Look through the material below and show every line with the word "oder".

::: GIVEN ENTRIES

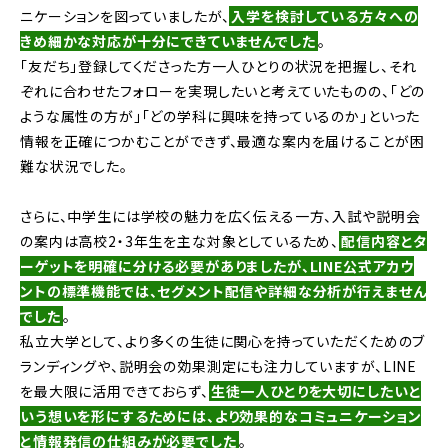
ニケーションを図っていましたが、
入学を検討している方々への
きめ細かな対応が十分にできていませんでした
。
「友だち」登録してくださった方一人ひとりの状況を把握し、それ
ぞれに合わせたフォローを実現したいと考えていたものの、「どの
ような属性の方が」「どの学科に興味を持っているのか」といった
情報を正確につかむことができず、最適な案内を届けることが困
難な状況でした。
さらに、中学生には学校の魅力を広く伝える一方、入試や説明会
の案内は高校2・3年生を主な対象としているため、
配信内容とタ
ーゲットを明確に分ける必要がありましたが、LINE公式アカウ
ントの標準機能では、セグメント配信や詳細な分析が行えません
でした
。
私立大学として、より多くの生徒に関心を持っていただくためのブ
ランディングや、説明会の効果測定にも注力していますが、LINE
を最大限に活用できておらず、
生徒一人ひとりを大切にしたいと
いう想いを形にするためには、より効果的なコミュニケーション
と情報発信の仕組みが必要でした
。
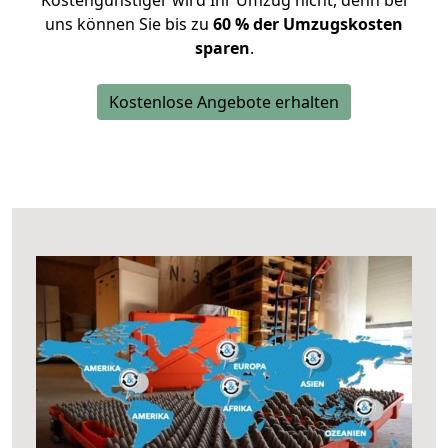
Kostengünstiger wird Ihr Umzug nicht, denn bei
uns können Sie bis zu
60 % der Umzugskosten
sparen
.
Kostenlose Angebote erhalten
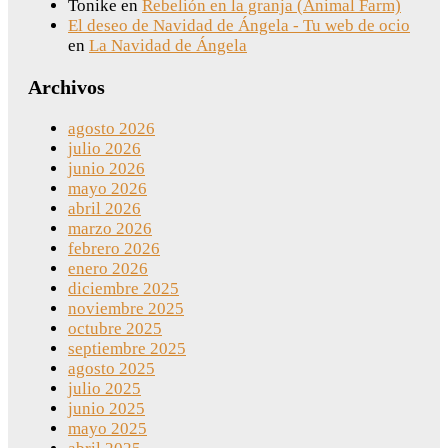
Tonike
en
Rebelión en la granja (Animal Farm)
El deseo de Navidad de Ángela - Tu web de ocio
en
La Navidad de Ángela
Archivos
agosto 2026
julio 2026
junio 2026
mayo 2026
abril 2026
marzo 2026
febrero 2026
enero 2026
diciembre 2025
noviembre 2025
octubre 2025
septiembre 2025
agosto 2025
julio 2025
junio 2025
mayo 2025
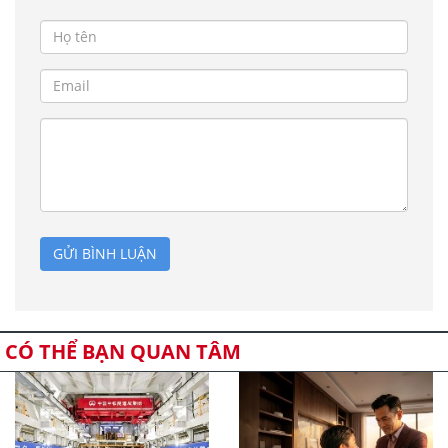
GỬI BÌNH LUẬN
CÓ THỂ BẠN QUAN TÂM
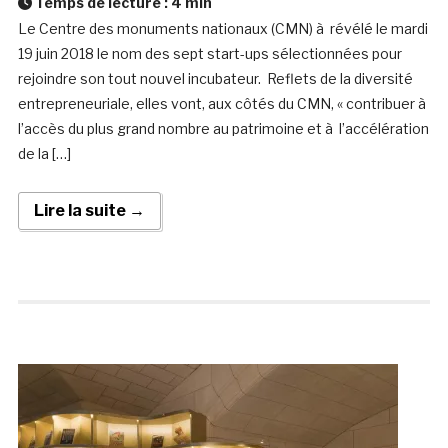
Temps de lecture :
4
min
Le Centre des monuments nationaux (CMN) à révélé le mardi
19 juin 2018 le nom des sept start-ups sélectionnées pour
rejoindre son tout nouvel incubateur. Reflets de la diversité
entrepreneuriale, elles vont, aux côtés du CMN, « contribuer à
l’accès du plus grand nombre au patrimoine et à l’accélération
de la […]
Lire la suite →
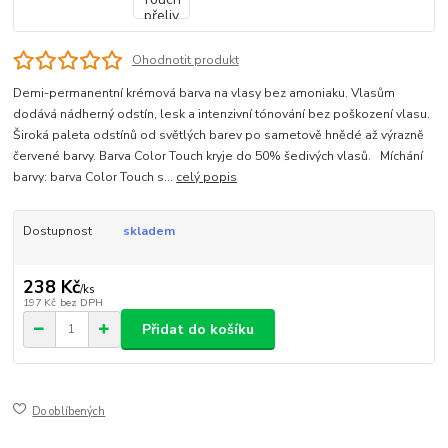
Ohodnotit produkt
Demi-permanentní krémová barva na vlasy bez amoniaku. Vlasům
dodává nádherný odstín, lesk a intenzivní tónování bez poškození vlasu.
Široká paleta odstínů od světlých barev po sametově hnědé až výrazně
červené barvy. Barva Color Touch kryje do 50% šedivých vlasů. Míchání
barvy: barva Color Touch s...
celý popis
Dostupnost
skladem
238 Kč
/
ks
197 Kč
bez DPH
Přidat do košíku
Do oblíbených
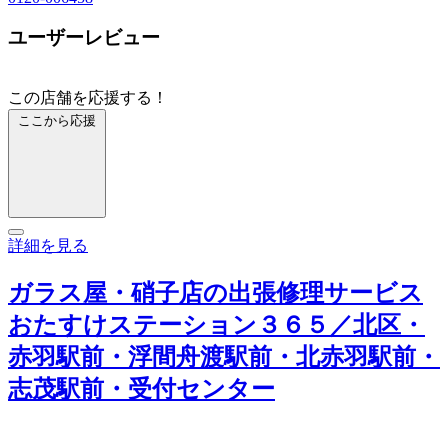
ユーザーレビュー
この店舗を応援する！
ここから応援
詳細を見る
ガラス屋・硝子店の出張修理サービス
おたすけステーション３６５／北区・
赤羽駅前・浮間舟渡駅前・北赤羽駅前・
志茂駅前・受付センター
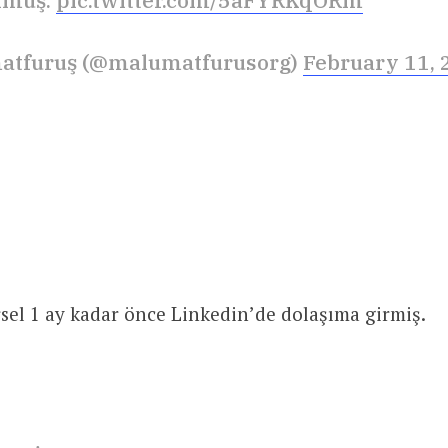
lmuş.
pic.twitter.com/5aFYRKqORm
atfuruş (@malumatfurusorg)
February 11, 
el 1 ay kadar önce Linkedin’de dolaşıma girmiş.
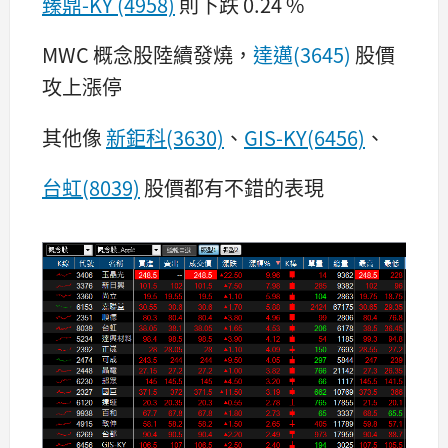
臻鼎-KY (4958)
則下跌 0.24 %
MWC 概念股陸續發燒，
達邁(3645)
股價
攻上漲停
其他像
新鉅科(3630)
、
GIS-KY(6456)
、
台虹(8039)
股價都有不錯的表現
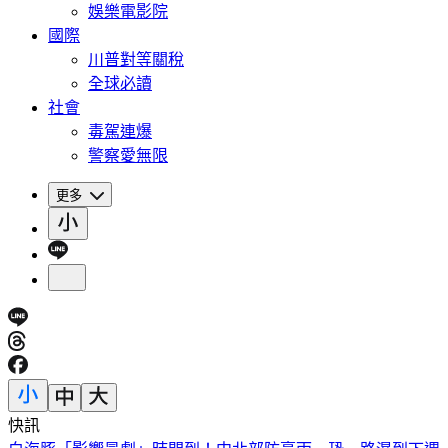
娛樂電影院
國際
川普對等關稅
全球必讀
社會
毒駕連爆
警察愛無限
更多
快訊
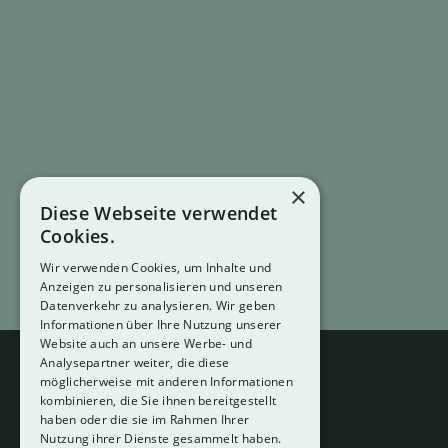
×
Diese Webseite verwendet
Cookies.
Wir verwenden Cookies, um Inhalte und
Anzeigen zu personalisieren und unseren
Datenverkehr zu analysieren. Wir geben
Informationen über Ihre Nutzung unserer
Website auch an unsere Werbe- und
Analysepartner weiter, die diese
möglicherweise mit anderen Informationen
kombinieren, die Sie ihnen bereitgestellt
haben oder die sie im Rahmen Ihrer
Nutzung ihrer Dienste gesammelt haben.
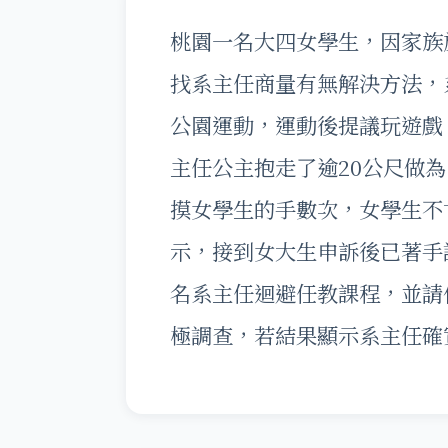
桃園一名大四女學生，因家族
找系主任商量有無解決方法，
公園運動，運動後提議玩遊戲
主任公主抱走了逾20公尺做
摸女學生的手數次，女學生不
示，接到女大生申訴後已著手
名系主任迴避任教課程，並請
極調查，若結果顯示系主任確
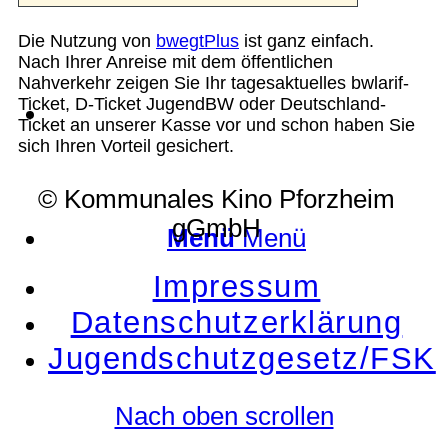
Die Nutzung von
bwegtPlus
ist ganz einfach.
Nach Ihrer Anreise mit dem öffentlichen
Nahverkehr zeigen Sie Ihr tagesaktuelles bwlarif-
Ticket, D-Ticket JugendBW oder Deutschland-
Suche
Ticket an unserer Kasse vor und schon haben Sie
sich Ihren Vorteil gesichert.
© Kommunales Kino Pforzheim
gGmbH
Menü
Menü
Impressum
Datenschutzerklärung
Jugendschutzgesetz/FSK
Nach oben scrollen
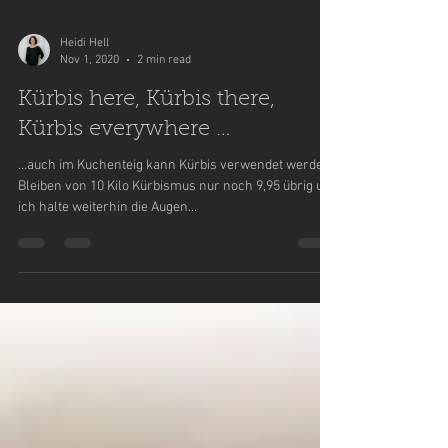
Heidi Hell
Nov 1, 2020
2 min read
Kürbis here, Kürbis there,
Kürbis everywhere …
…auch im Kuchenteig kann Kürbis verwendet werden.
Bleiben von 10 Kilo Kürbismus nur noch 9,95 übrig und
ich halte weiterhin die Augen...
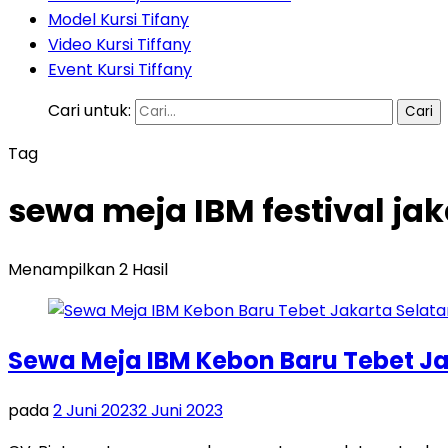
Model Kursi Tifany
Video Kursi Tiffany
Event Kursi Tiffany
Cari untuk:
Tag
sewa meja IBM festival jak
Menampilkan 2 Hasil
Sewa Meja IBM Kebon Baru Tebet Ja
pada
2 Juni 2023
2 Juni 2023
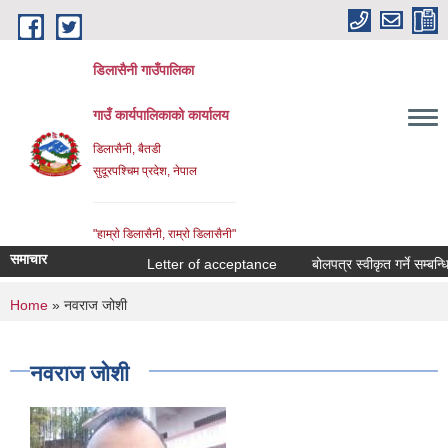
Skip to main content
डिलासैनी गाउँपालिका
गाउँ कार्यपालिकाको कार्यालय
डिलासैनी, बैतडी
सुदूरपश्चिम प्रदेश, नेपाल
"हाम्राे डिलासैनी, राम्राे डिलासैनी"
समाचार
Letter of acceptance
बोलपत्र स्वीकृत गर्ने सम्बन्धि आ
You are here
Home
» नवराज जोशी
नवराज जोशी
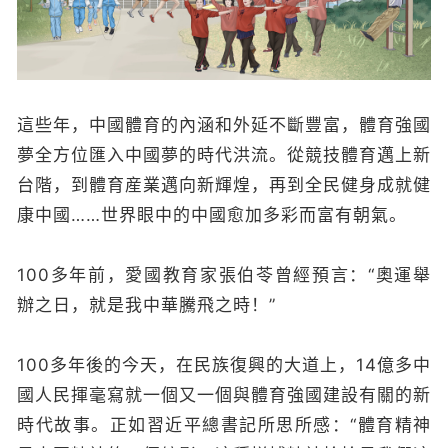
這些年，中國體育的內涵和外延不斷豐富，體育強國
夢全方位匯入中國夢的時代洪流。從競技體育邁上新
台階，到體育産業邁向新輝煌，再到全民健身成就健
康中國……世界眼中的中國愈加多彩而富有朝氣。
100多年前，愛國教育家張伯苓曾經預言：“奧運舉
辦之日，就是我中華騰飛之時！”
100多年後的今天，在民族復興的大道上，14億多中
國人民揮毫寫就一個又一個與體育強國建設有關的新
時代故事。正如習近平總書記所思所感：“體育精神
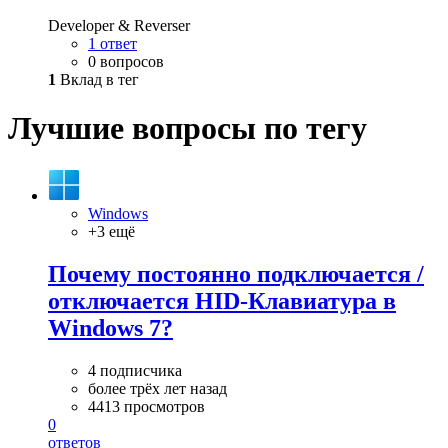
Developer & Reverser
1 ответ
0 вопросов
1
Вклад в тег
Лучшие вопросы по тегу
Windows
+3 ещё
Почему постоянно подключается /
отключается HID-Клавиатура в
Windows 7?
4 подписчика
более трёх лет назад
4413 просмотров
0
ответов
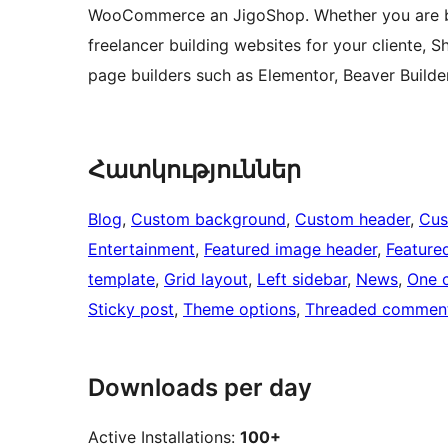
WooCommerce an JigoShop. Whether you are buil
freelancer building websites for your cliente, Sh
page builders such as Elementor, Beaver Builde
Հատկություններ
Blog
, 
Custom background
, 
Custom header
, 
Cus
Entertainment
, 
Featured image header
, 
Feature
template
, 
Grid layout
, 
Left sidebar
, 
News
, 
One 
Sticky post
, 
Theme options
, 
Threaded commen
Downloads per day
Active Installations:
100+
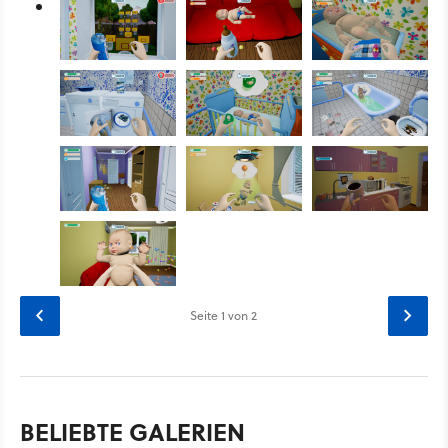
Seite
1
von 2
BELIEBTE GALERIEN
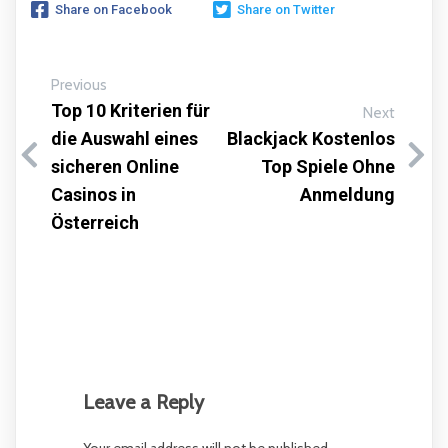
Share on Facebook
Share on Twitter
Previous
Top 10 Kriterien für
Next
die Auswahl eines
Blackjack Kostenlos
sicheren Online
Top Spiele Ohne
Casinos in
Anmeldung
Österreich
Leave a Reply
Your email address will not be published.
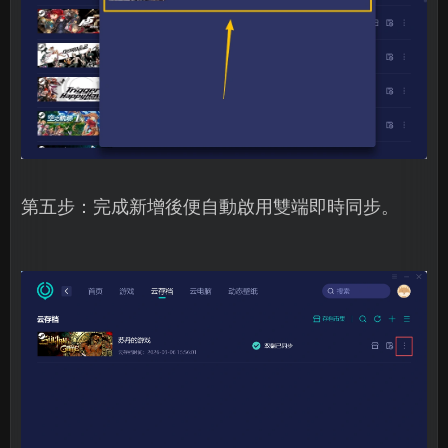
第五步：完成新增後便自動啟用雙端即時同步。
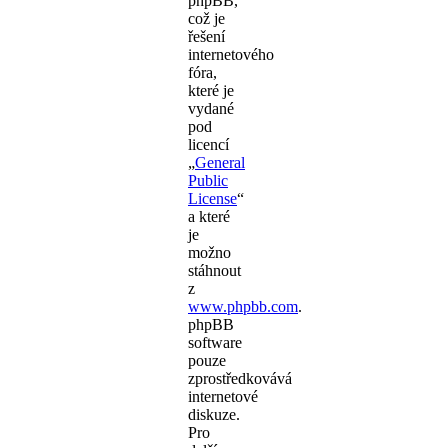
phpBB,
což je
řešení
internetového
fóra,
které je
vydané
pod
licencí
„
General
Public
License
“
a které
je
možno
stáhnout
z
www.phpbb.com
.
phpBB
software
pouze
zprostředkovává
internetové
diskuze.
Pro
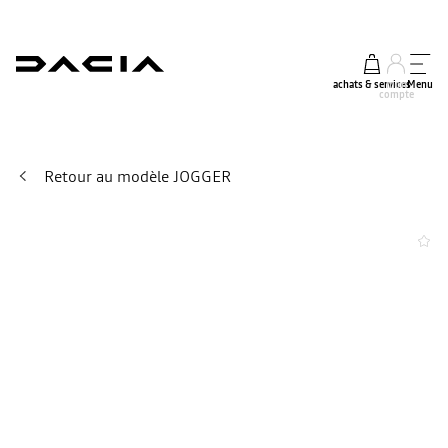
achats & services
mon
Menu
compte
Retour au modèle JOGGER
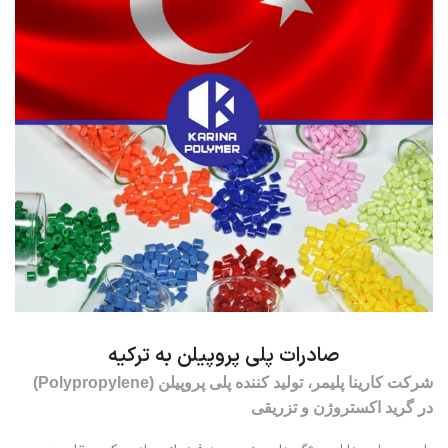
صادرات پلی پروپیلن به ترکیه
شرکت کارینا پلیمر، تولید کننده پلی پروپیلن (Polypropylene)
در گرید اکستروژن و تزریقی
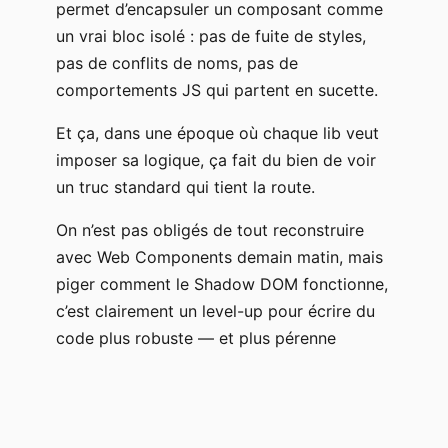
permet d’encapsuler un composant comme
un vrai bloc isolé : pas de fuite de styles,
pas de conflits de noms, pas de
comportements JS qui partent en sucette.
Et ça, dans une époque où chaque lib veut
imposer sa logique, ça fait du bien de voir
un truc standard qui tient la route.
On n’est pas obligés de tout reconstruire
avec Web Components demain matin, mais
piger comment le Shadow DOM fonctionne,
c’est clairement un level-up pour écrire du
code plus robuste — et plus pérenne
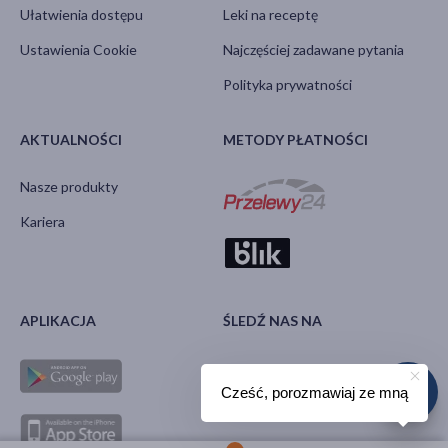
Ułatwienia dostępu
Leki na receptę
Ustawienia Cookie
Najczęściej zadawane pytania
Polityka prywatności
AKTUALNOŚCI
METODY PŁATNOŚCI
Nasze produkty
Kariera
APLIKACJA
ŚLEDŹ NAS NA
Cześć, porozmawiaj ze mną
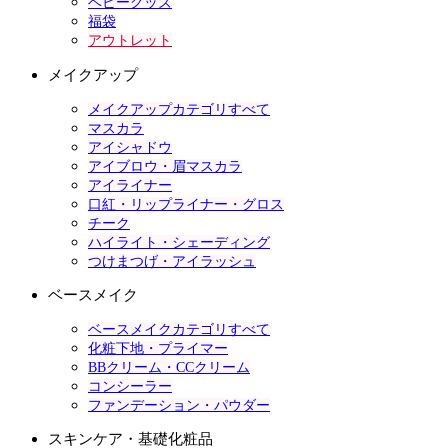
ベビーグッズ
福袋
アウトレット
メイクアップ
メイクアップカテゴリすべて
マスカラ
アイシャドウ
アイブロウ・眉マスカラ
アイライナー
口紅・リップライナー・グロス
チーク
ハイライト・シェーディング
つけまつげ・アイラッシュ
ベースメイク
ベースメイクカテゴリすべて
化粧下地・プライマー
BBクリーム・CCクリーム
コンシーラー
ファンデーション・パウダー
スキンケア・基礎化粧品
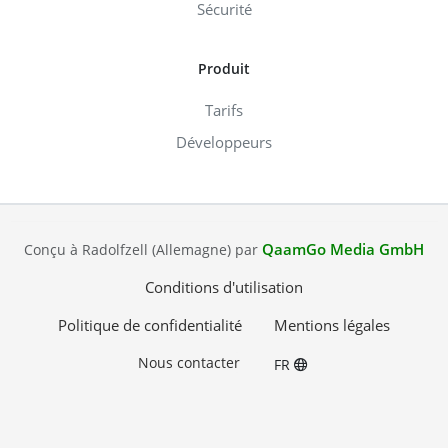
Sécurité
Produit
Tarifs
Développeurs
QaamGo Media GmbH
Conçu à Radolfzell (Allemagne) par
Conditions d'utilisation
Politique de confidentialité
Mentions légales
Nous contacter
FR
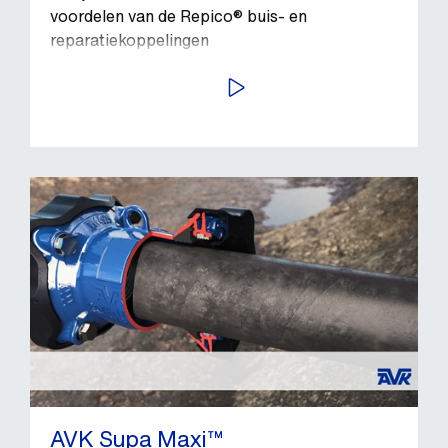
voordelen van de Repico® buis- en
reparatiekoppelingen
BEKIJK VIDEO
AVK Supa Maxi™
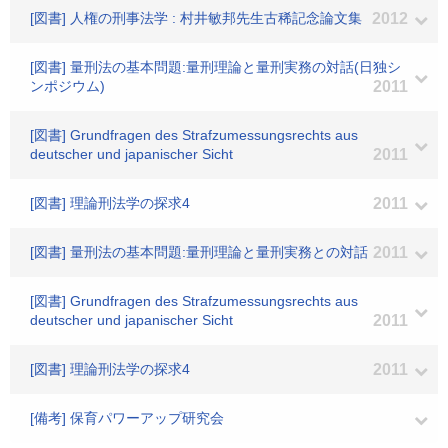
[図書] 人権の刑事法学 : 村井敏邦先生古稀記念論文集
2012
[図書] 量刑法の基本問題:量刑理論と量刑実務の対話(日独シ
ンポジウム)
2011
[図書] Grundfragen des Strafzumessungsrechts aus
deutscher und japanischer Sicht
2011
[図書] 理論刑法学の探求4
2011
[図書] 量刑法の基本問題:量刑理論と量刑実務との対話
2011
[図書] Grundfragen des Strafzumessungsrechts aus
deutscher und japanischer Sicht
2011
[図書] 理論刑法学の探求4
2011
[備考] 保育パワーアップ研究会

::::::

▶ _COMPLETED EXERCISE_
haben oder die sie im Rahmen Ihrer
Ticket, D-Ticket JugendBW oder Deutschland-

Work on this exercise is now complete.